分子间相互作用  /  结晶固体分散体  /  药物粒径  /  体外溶出

OBJECTIVE To prepare crystallinesolid dispersion(CSD)with ketoconazole (KET) and sorafenib (SOR) as model drugs and poloxamer188 (P188) as carrie, improve the dissolution rate of drug by reducing the drug particle size in vitro and discuss the mechanism of intermolecular interaction on drug particle size regulation. METHODS The drug-P188-CSD was prepared by rotary evaporation method. The intermolecular interaction and crystallization kinetics of drug-P188 in CSD were studied by solubility parameter method (SP), differential scanning calorimetry (DSC) and polarizing microscope (POM). Then the crystal domain size of drug in CSD preparation was measured by powder X-ray diffraction (PXRD). Finally, the solubilization effect of CSD preparation on insoluble drugs was evaluated by dissolution in vitro. RESULTS SP and DSC results showed that in CSD, the two model drugs interacted with P188, and the interaction between SOR and P188 was more significant.
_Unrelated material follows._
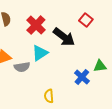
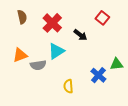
black arrow: (64, 37) -> (80, 35), size x0.6
yellow semicircle: (49, 96) -> (68, 86), moved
The results of POM and PXRD showed that the interaction of drug-P188 would inhibit the crystallization of P188 and reduce the drug particle size by comprehensively regulating the nucleation rate and growth rate of the drug crystal. At the same time, the stronger the interaction force, the stronger the inhibition effect on P188, and the greater the reduction of drug particle size in CSD. The results of dissolution in vitro showed that CSD preparation can effectively improve the dissolution of the drug. The smaller the particle size, the greater the percentage cumulative dissolution rate. CONCLUSION The stronger the interaction between drug and P188 in CSD, the greater the reduction in drug particle size, and the more significant the solubilization effect.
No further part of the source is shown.